The neo-liberal politics, ideologically motivated austerity measures and continuous attack on prisoners’ human rights (see recent ‘lights out’ policy in YOI’s, books for prisoner’s campaign and debates around voting rights) has meant that the reformist agenda has never been less effective. It presents a veneer of improvements while masking discriminatory systems and practices. Now is therefore the time to reopen the debate for prison abolition. Prison does not work, in fact it kills people. It also increases the likelihood of re-offending, fractures families and communities, causes and exacerbates mental illness, increases levels of substance misuse, curtails employment prospects and increases personal debt. Locking people up is also an expensive endeavour which uses vital public funds which could be spent on far more effective targeted community based support.

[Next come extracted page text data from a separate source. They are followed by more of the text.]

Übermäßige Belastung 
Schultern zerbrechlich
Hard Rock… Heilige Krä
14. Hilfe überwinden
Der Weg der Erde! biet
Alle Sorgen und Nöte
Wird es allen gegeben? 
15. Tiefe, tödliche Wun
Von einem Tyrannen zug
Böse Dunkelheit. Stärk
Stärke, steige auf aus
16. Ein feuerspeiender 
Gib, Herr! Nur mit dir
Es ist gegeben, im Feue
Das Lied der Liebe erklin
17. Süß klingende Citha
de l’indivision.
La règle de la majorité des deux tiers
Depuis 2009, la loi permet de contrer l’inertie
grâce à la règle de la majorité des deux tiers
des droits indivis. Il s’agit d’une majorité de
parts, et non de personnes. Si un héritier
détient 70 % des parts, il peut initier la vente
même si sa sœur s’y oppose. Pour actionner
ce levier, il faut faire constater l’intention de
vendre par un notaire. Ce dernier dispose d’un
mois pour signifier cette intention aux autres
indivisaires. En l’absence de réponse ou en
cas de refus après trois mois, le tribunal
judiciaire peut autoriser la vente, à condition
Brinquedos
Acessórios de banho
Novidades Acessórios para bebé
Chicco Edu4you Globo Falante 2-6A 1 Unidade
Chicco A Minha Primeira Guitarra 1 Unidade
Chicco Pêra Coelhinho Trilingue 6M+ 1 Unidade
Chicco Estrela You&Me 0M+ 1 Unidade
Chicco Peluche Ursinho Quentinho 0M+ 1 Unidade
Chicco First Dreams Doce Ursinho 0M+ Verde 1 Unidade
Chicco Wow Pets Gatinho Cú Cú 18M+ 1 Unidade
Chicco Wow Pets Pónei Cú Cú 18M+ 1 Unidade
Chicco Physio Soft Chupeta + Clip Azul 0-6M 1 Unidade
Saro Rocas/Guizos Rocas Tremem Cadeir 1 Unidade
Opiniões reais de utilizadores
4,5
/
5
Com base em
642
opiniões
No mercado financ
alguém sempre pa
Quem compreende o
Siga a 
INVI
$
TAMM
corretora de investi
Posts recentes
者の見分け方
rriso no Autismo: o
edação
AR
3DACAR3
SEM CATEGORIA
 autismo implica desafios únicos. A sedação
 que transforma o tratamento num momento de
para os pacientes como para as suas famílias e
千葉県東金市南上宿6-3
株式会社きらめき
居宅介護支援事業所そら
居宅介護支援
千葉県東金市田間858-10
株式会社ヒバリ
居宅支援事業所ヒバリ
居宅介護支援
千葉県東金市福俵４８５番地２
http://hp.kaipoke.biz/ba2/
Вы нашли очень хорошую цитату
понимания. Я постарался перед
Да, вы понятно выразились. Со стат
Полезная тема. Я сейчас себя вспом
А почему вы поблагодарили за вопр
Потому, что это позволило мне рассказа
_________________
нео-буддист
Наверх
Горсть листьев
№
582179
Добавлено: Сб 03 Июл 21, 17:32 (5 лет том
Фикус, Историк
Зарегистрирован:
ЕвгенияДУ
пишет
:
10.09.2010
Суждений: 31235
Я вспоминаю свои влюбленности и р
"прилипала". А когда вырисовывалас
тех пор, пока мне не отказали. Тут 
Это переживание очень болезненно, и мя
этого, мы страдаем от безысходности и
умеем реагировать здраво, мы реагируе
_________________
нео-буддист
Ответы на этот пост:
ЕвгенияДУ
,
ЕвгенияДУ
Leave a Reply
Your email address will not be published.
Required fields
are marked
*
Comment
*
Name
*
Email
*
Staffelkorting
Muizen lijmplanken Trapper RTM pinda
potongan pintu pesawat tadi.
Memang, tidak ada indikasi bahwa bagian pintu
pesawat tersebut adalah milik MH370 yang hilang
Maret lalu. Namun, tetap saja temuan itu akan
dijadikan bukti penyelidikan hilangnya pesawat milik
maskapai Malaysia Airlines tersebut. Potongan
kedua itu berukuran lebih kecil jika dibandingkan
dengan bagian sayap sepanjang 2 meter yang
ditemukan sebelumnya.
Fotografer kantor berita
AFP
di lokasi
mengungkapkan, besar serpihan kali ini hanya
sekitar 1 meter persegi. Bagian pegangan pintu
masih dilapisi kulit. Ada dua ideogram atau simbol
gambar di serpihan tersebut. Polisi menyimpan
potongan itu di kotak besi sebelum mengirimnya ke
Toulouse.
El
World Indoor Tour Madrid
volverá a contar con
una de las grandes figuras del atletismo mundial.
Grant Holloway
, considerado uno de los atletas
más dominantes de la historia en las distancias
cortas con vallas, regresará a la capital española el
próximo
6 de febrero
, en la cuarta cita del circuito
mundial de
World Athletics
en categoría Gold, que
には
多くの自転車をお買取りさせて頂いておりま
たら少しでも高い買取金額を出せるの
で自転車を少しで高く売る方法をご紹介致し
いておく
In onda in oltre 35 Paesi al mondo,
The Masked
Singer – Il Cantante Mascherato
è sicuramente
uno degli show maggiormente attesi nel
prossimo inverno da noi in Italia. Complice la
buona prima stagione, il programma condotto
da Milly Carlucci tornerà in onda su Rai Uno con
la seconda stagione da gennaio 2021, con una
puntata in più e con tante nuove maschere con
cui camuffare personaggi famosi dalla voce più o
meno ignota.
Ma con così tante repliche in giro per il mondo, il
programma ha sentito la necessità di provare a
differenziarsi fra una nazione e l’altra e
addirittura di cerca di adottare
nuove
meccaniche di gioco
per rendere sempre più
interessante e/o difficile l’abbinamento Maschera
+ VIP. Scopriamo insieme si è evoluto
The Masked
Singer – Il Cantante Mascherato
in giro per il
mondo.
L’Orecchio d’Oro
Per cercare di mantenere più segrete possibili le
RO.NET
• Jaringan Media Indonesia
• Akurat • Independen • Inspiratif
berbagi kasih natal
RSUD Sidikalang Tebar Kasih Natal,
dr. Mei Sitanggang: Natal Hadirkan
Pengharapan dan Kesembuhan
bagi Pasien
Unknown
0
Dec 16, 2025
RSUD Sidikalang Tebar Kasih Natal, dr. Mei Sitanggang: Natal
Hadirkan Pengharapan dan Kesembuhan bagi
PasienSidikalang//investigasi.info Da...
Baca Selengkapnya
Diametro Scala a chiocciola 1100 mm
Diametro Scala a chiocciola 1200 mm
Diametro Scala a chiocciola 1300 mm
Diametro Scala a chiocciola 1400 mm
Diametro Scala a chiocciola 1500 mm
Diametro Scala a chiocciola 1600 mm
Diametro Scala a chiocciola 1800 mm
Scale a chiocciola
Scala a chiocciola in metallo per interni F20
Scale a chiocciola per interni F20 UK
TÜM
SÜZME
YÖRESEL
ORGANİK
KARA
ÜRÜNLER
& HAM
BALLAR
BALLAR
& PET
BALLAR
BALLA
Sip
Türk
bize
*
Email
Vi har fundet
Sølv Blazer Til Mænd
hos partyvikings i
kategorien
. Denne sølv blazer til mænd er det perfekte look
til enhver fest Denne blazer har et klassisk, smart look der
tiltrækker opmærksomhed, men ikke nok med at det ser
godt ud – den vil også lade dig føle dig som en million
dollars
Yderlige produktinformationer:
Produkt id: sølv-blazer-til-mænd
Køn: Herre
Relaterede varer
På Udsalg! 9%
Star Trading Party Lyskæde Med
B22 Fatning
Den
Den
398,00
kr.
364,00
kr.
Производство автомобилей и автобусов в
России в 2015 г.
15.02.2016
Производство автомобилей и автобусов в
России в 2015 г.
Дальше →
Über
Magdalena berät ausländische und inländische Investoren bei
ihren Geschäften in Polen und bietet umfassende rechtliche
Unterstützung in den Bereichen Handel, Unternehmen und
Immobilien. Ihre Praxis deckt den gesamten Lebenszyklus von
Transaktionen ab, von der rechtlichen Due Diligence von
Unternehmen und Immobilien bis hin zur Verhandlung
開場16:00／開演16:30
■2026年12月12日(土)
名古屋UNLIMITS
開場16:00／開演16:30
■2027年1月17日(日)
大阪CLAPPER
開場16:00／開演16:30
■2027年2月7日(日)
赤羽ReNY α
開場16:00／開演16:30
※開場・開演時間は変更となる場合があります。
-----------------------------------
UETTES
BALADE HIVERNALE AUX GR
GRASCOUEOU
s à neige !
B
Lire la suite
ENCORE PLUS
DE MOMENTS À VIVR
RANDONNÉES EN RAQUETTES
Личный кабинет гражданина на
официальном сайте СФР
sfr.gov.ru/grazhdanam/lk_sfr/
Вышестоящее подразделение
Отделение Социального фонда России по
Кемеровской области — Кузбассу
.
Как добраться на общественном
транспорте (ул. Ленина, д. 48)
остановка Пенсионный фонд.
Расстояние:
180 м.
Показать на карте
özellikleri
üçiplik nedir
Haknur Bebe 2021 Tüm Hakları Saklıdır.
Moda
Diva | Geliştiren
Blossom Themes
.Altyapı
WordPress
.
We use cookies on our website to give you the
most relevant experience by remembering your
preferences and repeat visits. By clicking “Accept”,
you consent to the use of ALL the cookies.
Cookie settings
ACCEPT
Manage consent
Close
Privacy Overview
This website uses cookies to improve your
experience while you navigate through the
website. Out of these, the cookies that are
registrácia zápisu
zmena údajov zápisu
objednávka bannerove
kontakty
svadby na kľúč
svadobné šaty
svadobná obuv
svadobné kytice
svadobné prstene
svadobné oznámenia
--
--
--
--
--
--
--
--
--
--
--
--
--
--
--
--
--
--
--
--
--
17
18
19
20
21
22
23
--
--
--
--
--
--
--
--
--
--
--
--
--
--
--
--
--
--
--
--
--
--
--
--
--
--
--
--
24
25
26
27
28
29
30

Obviously there are some offenders who are a direct danger to communities and need to be in secure accommodation but these are a small minority (70% of male prisoners and 80% of female are non-violent offenders) and the real answer lies in tackling the underlying causes of crime: social exclusion, poverty, inequality in all its forms, lack of representation and unequal distributions of power. The state of a nation’s prison system is said to be an illustration of the state of the country itself. I think the evidence speaks for itself.